Consider that C has an abscissa of b and D an abscissa of a (since it's a rectangle, with a base on the x-axis, they have the same abscissa)
b>a

C has coordinates (b,1-b²) and D : (a,1-a²) (remember that C and D are on the parabola)
But since it's a rectangle, CD is parallel to AB, and thus parallel to the x-axis. Hence C and D have the same ordinate
So in fact D has coordinates (a,1-b²)

Hence 1-b²=1-a²
---> a²-b²=0 ---> (a-b)(a+b)=0
So either a=b, which would make an area of 0, either a=-b.
---> a=-b.
Since b is the greatest, b is positive.

The area is given by $\displaystyle AB \times BC$
Distance AB=(b-a)=2b
Distance BC=1-b²

So $\displaystyle A(b)=2b(1-b^2)$
This is the function to maximize.

Remember that b is between 0 and the positive y-intercept of the parabola (1-x²=0 --> x=1) (because the rectangle is inscribed and because b>0)

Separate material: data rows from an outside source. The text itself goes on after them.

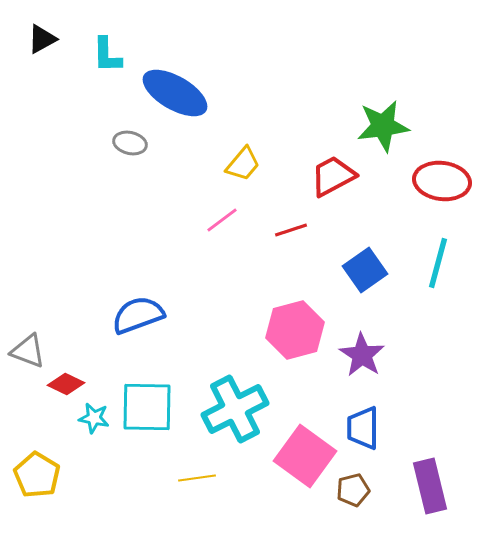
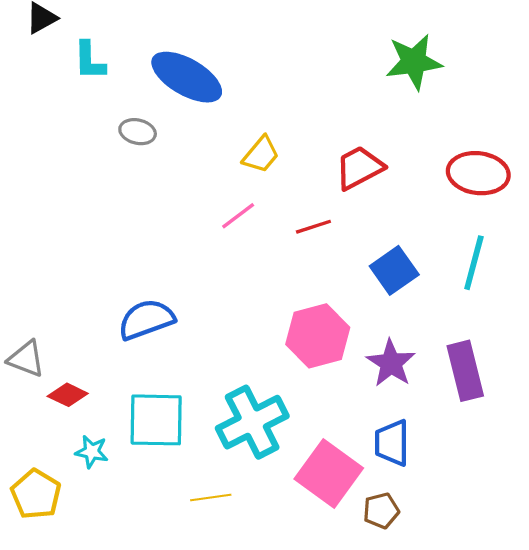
cyan L-shape: (107, 55) -> (90, 61), moved
green star: (383, 126) -> (414, 62), moved
cyan star: (94, 418) -> (92, 452), moved
purple rectangle: (430, 486) -> (465, 371), moved

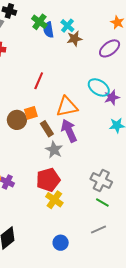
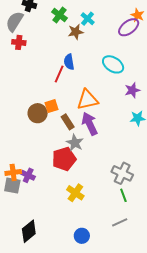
blue semicircle: (48, 30) -> (69, 62), moved
brown star: (74, 39) -> (76, 32), moved
purple ellipse: (110, 48) -> (129, 27), moved
cyan ellipse: (99, 87) -> (113, 64), moved
red pentagon: (48, 180) -> (64, 159), moved
green line: (102, 202) -> (123, 195), turned 40

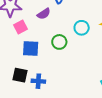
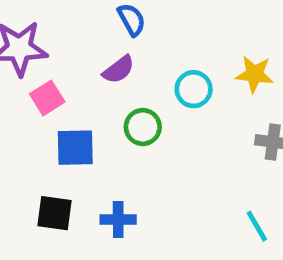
purple semicircle: (44, 14) -> (119, 70), moved
blue cross: (38, 81) -> (118, 220), moved

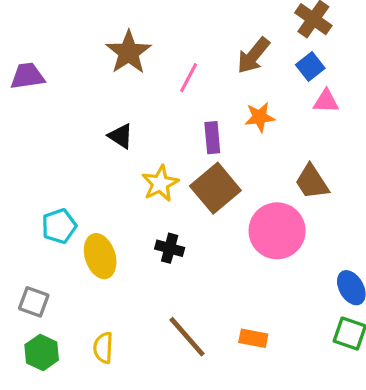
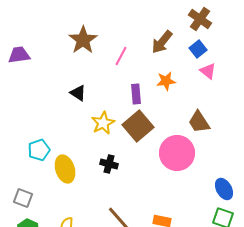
pink triangle: (326, 101) -> (208, 71), turned 36

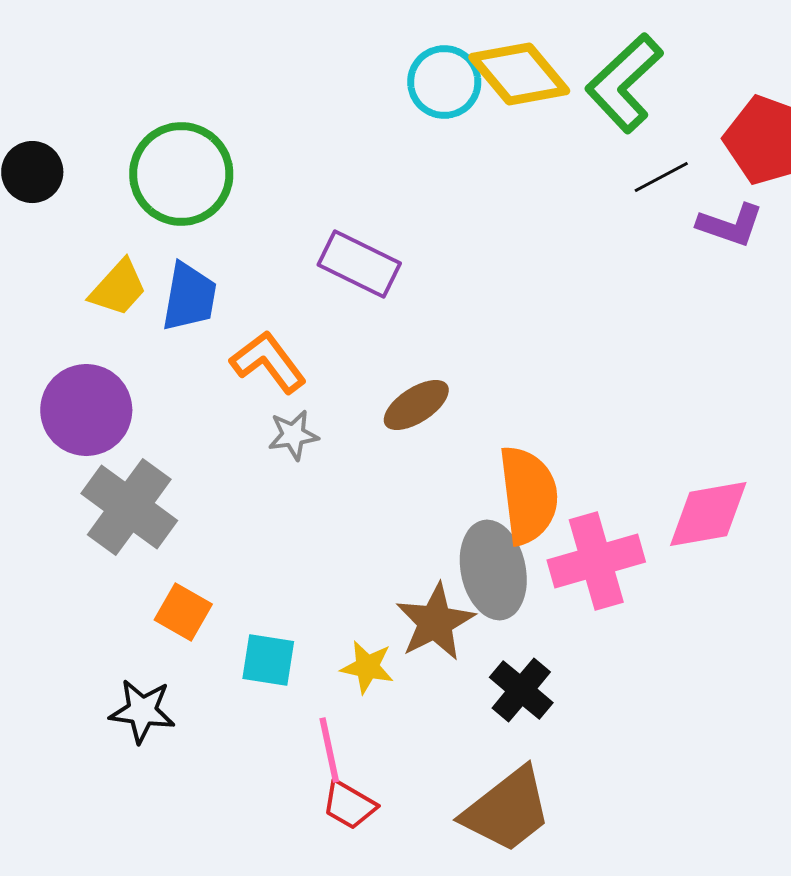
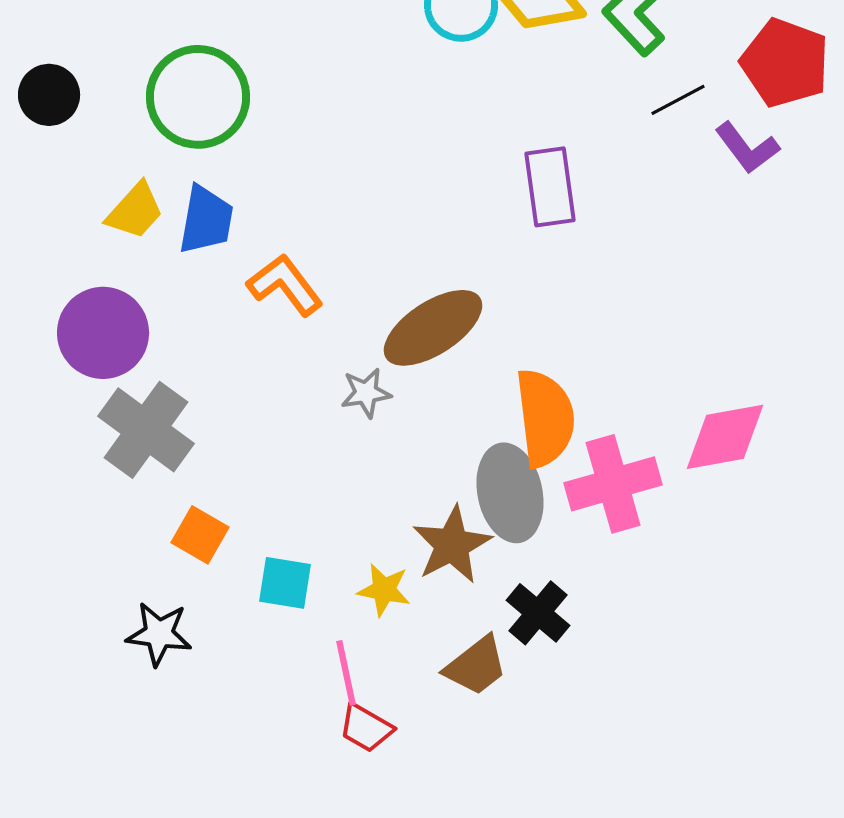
purple L-shape: (730, 225) -> (747, 148), turned 34
purple rectangle: (359, 264) -> (550, 187), moved, turned 56
brown ellipse: (416, 405) -> (433, 328), size x1.5
gray star: (293, 435) -> (366, 393), moved
brown trapezoid: (507, 810) -> (476, 666), moved, size x0.7

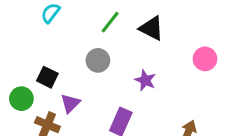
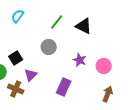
pink circle: (205, 59) -> (104, 66), moved
black square: (47, 77) -> (16, 58), turned 32

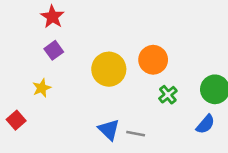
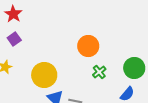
yellow circle: (109, 69) -> (44, 75), moved

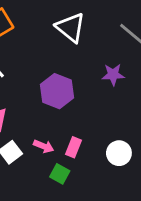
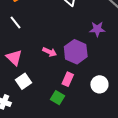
purple hexagon: (57, 91) -> (76, 52), moved
pink arrow: (44, 146) -> (50, 52), moved

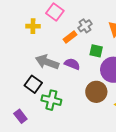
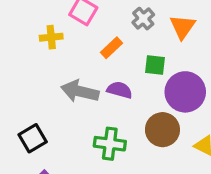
gray cross: (85, 26) -> (143, 19), moved
black square: (33, 84) -> (33, 138), moved, turned 30
green cross: (51, 100) -> (110, 144), moved

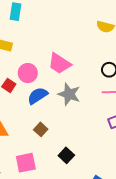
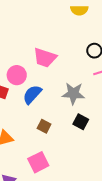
gray star: (69, 94) -> (73, 93), moved
black square: (66, 155) -> (81, 122), moved

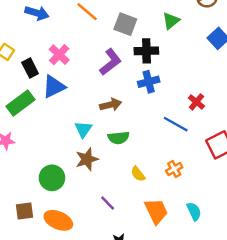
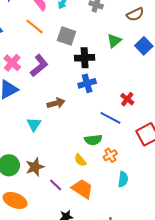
green triangle: (171, 21) -> (114, 41), moved
purple L-shape: (110, 62) -> (39, 65), moved
green semicircle: (118, 138) -> (93, 140), moved
brown star: (87, 159) -> (35, 167), moved
orange trapezoid: (156, 211) -> (82, 189), moved, turned -30
cyan semicircle: (194, 211) -> (123, 179), moved, turned 35

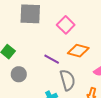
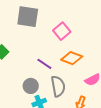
gray circle: (19, 74) -> (31, 86), moved

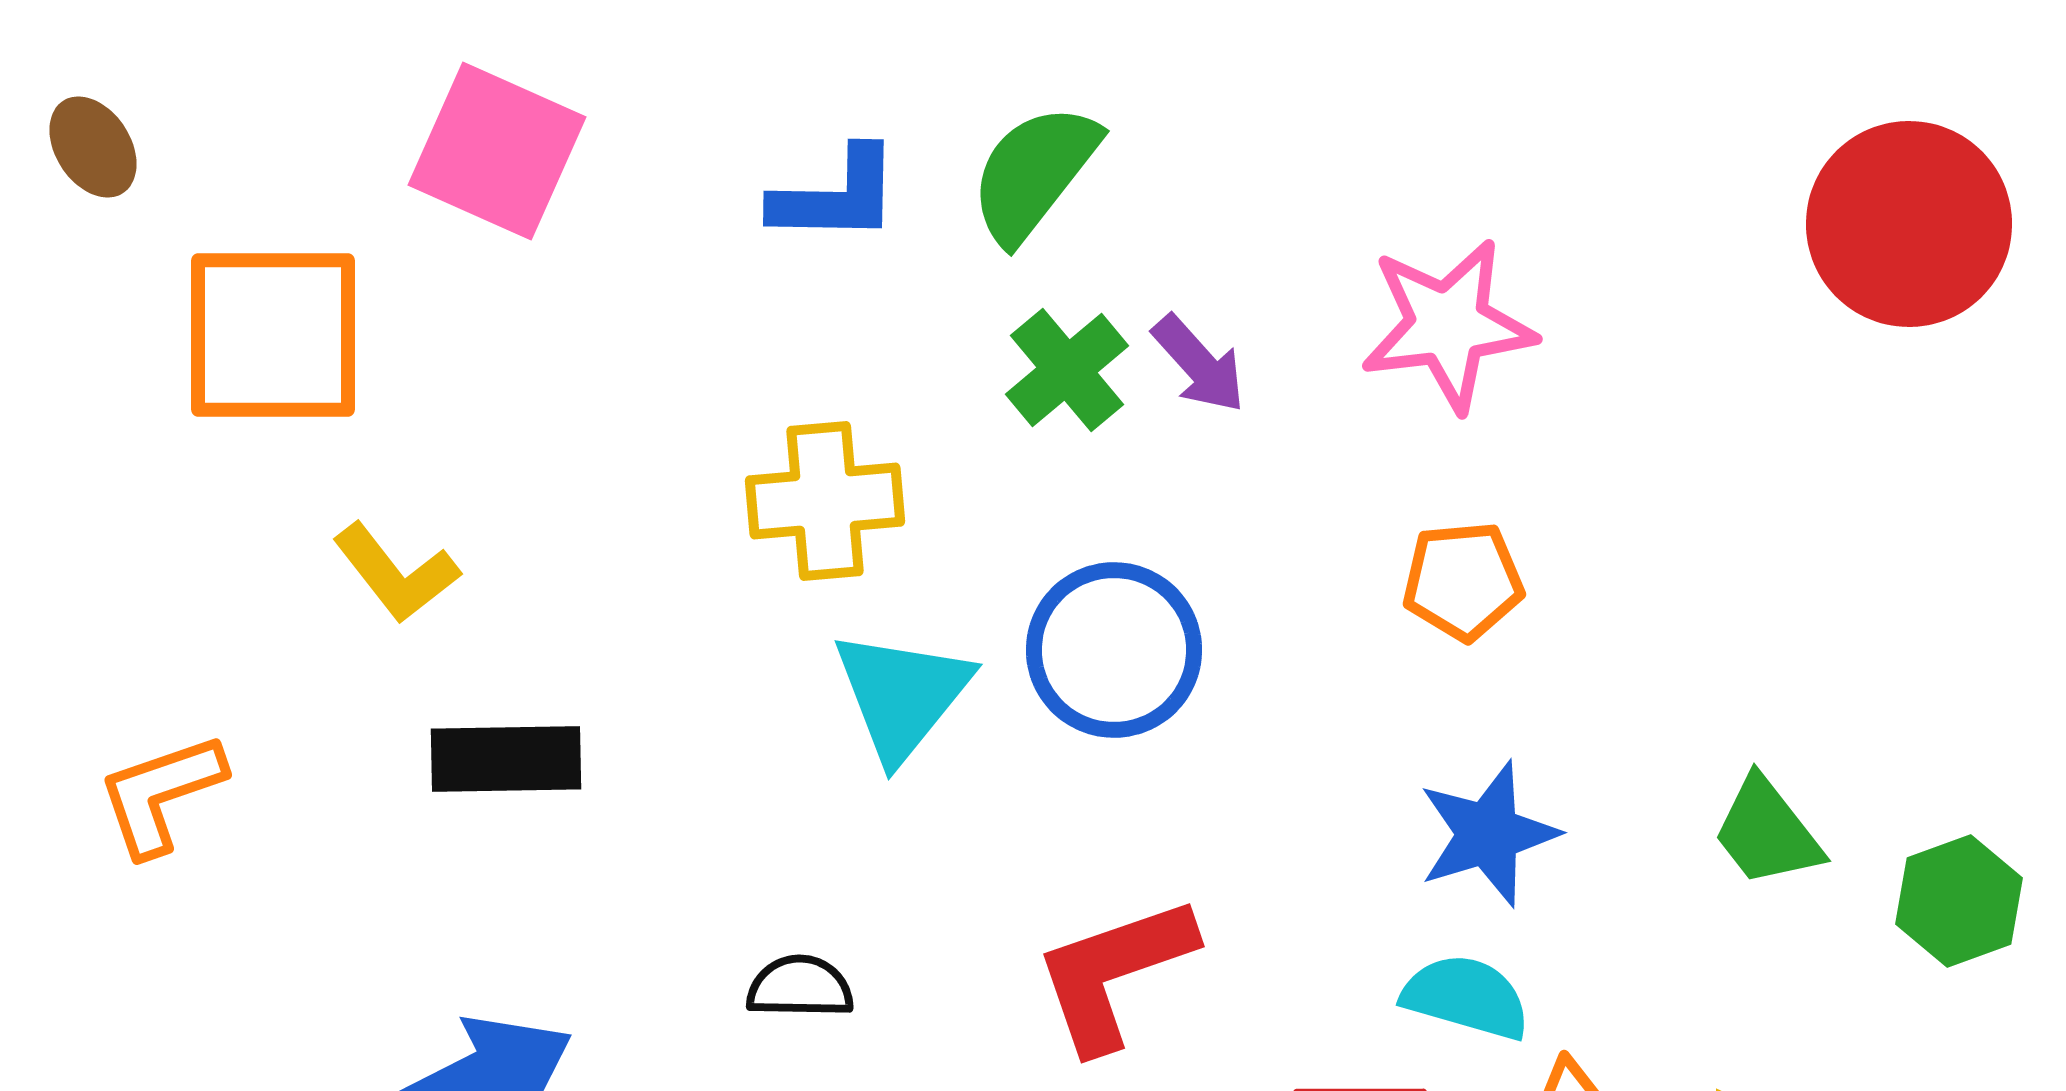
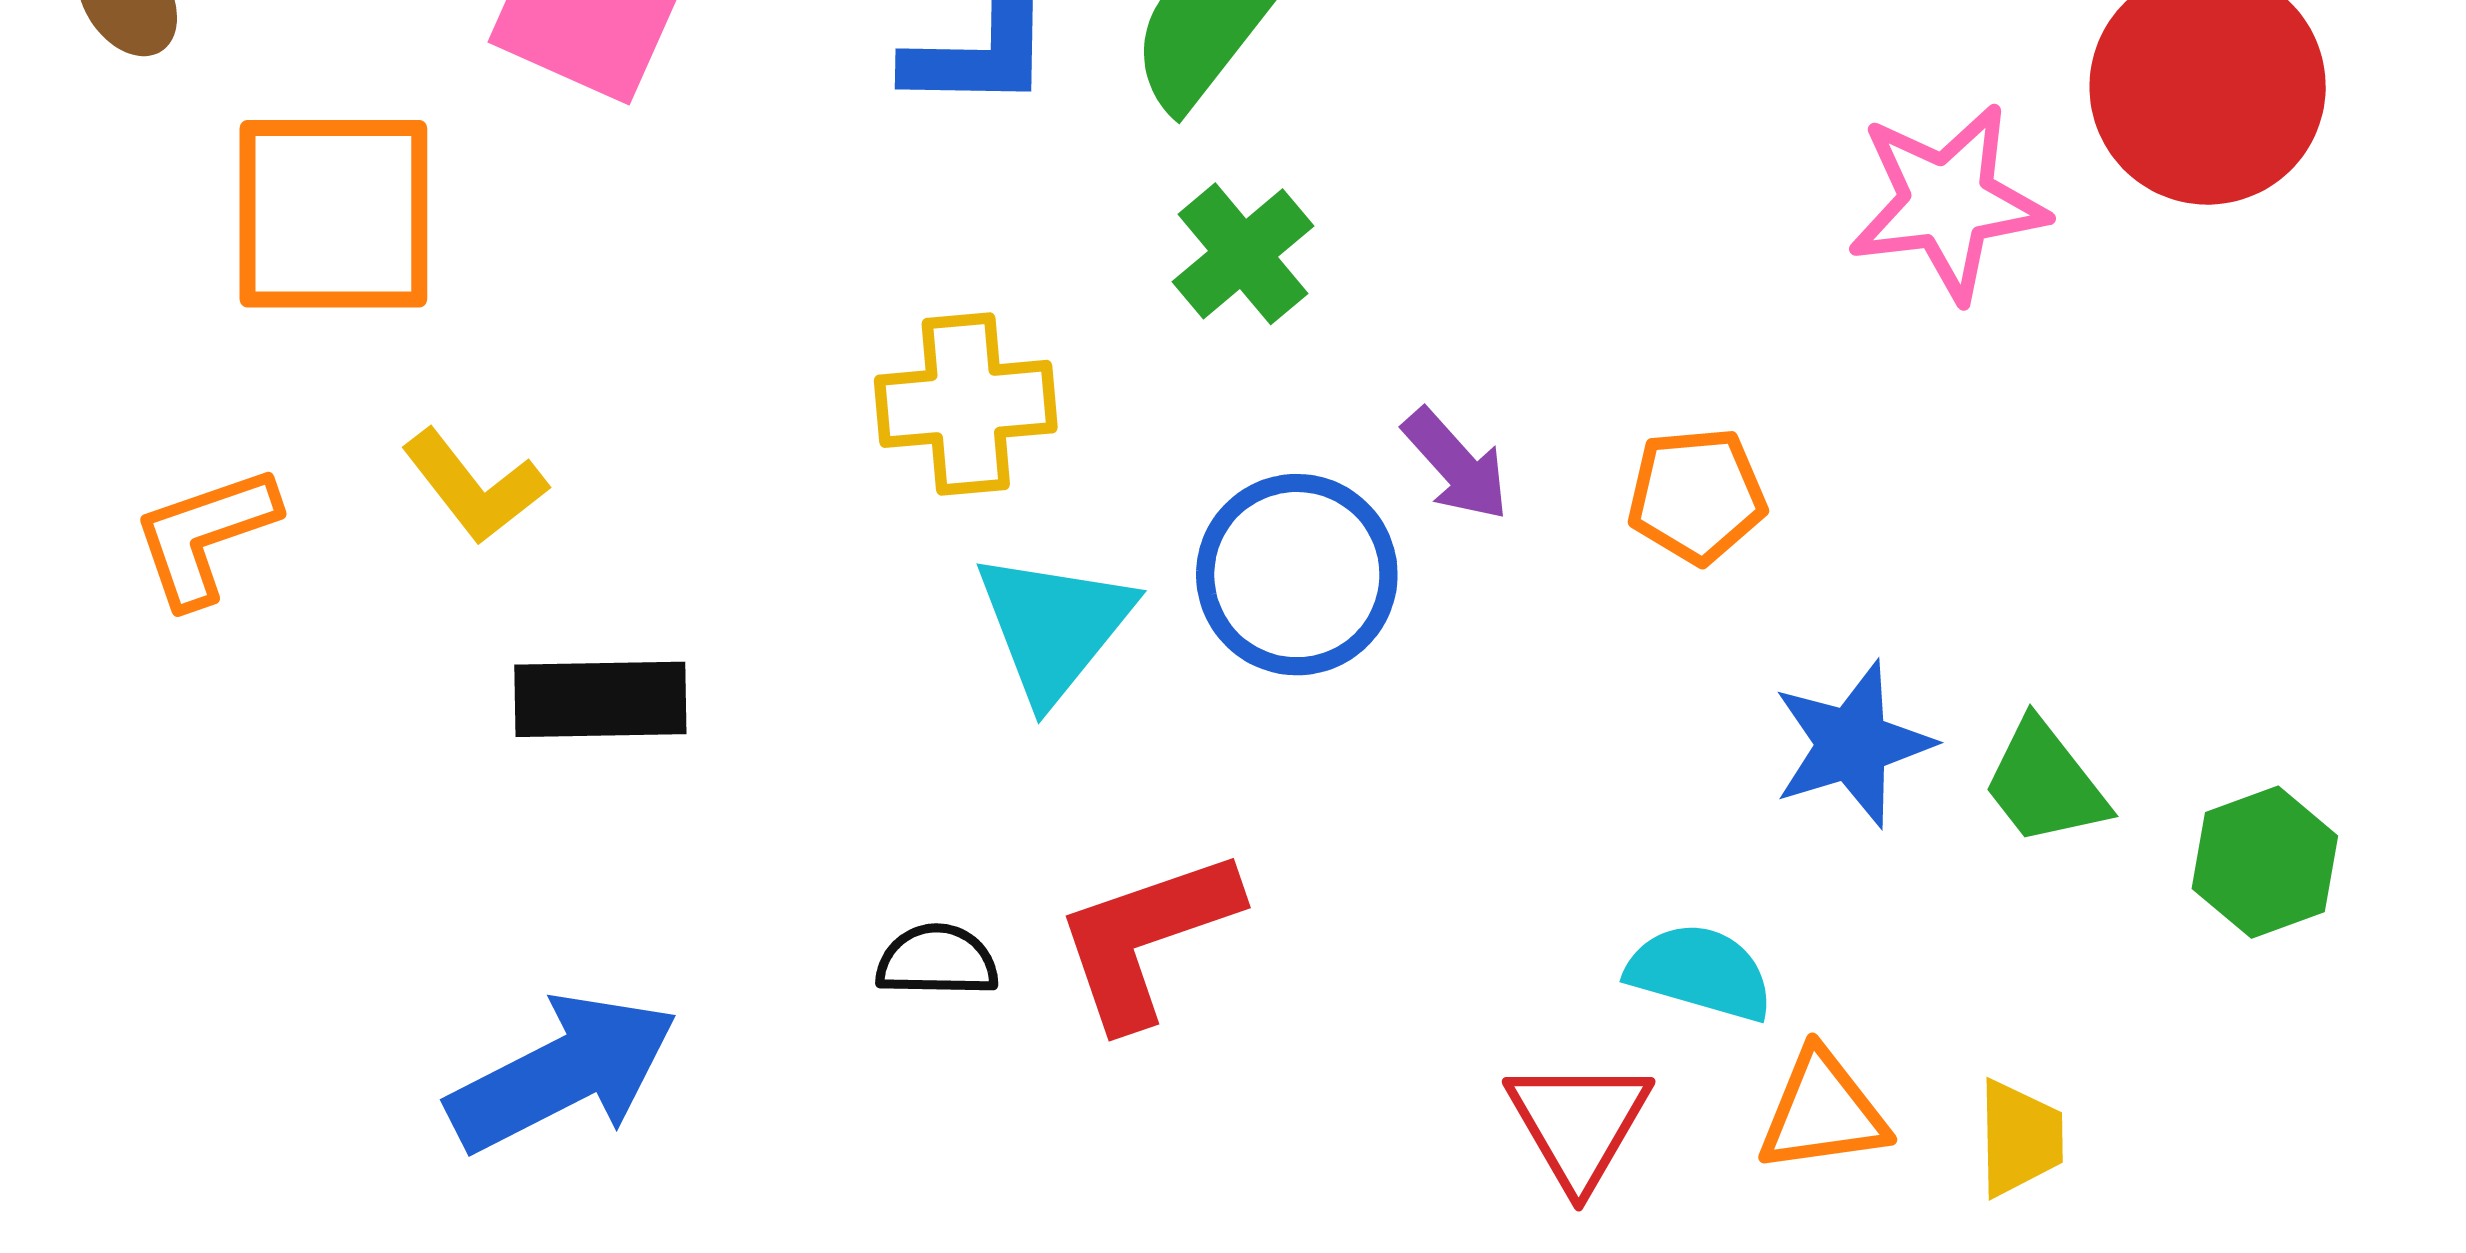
pink star: (1448, 325) -> (1948, 202), moved
purple arrow: (1199, 364) -> (1456, 465), moved
orange L-shape: (161, 794) -> (205, 536), moved
blue star: (1488, 834) -> (1852, 744), moved
red L-shape: (1114, 973) -> (1147, 938), moved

4. Originally Posted by skorpiox
Hi everybody I'm a precalculus student, and I'd like some help to understand these two problems?

1 A rectangle is inscribed with its base on the x-axis and its upper corners on the parabola y=1-x2. What are the dimensions of such a rectangle with the greatest possible area?

2-A Norman window has the shape of a semicircle atop a rectangle so that the diameter of the semicircle is equal to the width of the rectangle. What is the area of the largest possible Norman window with a perimeter of 26 feet?

1) $\displaystyle A = 2xy = 2x(1-x^2)$ ... locate the vertex of the parabolic graph representing area to find the maximum.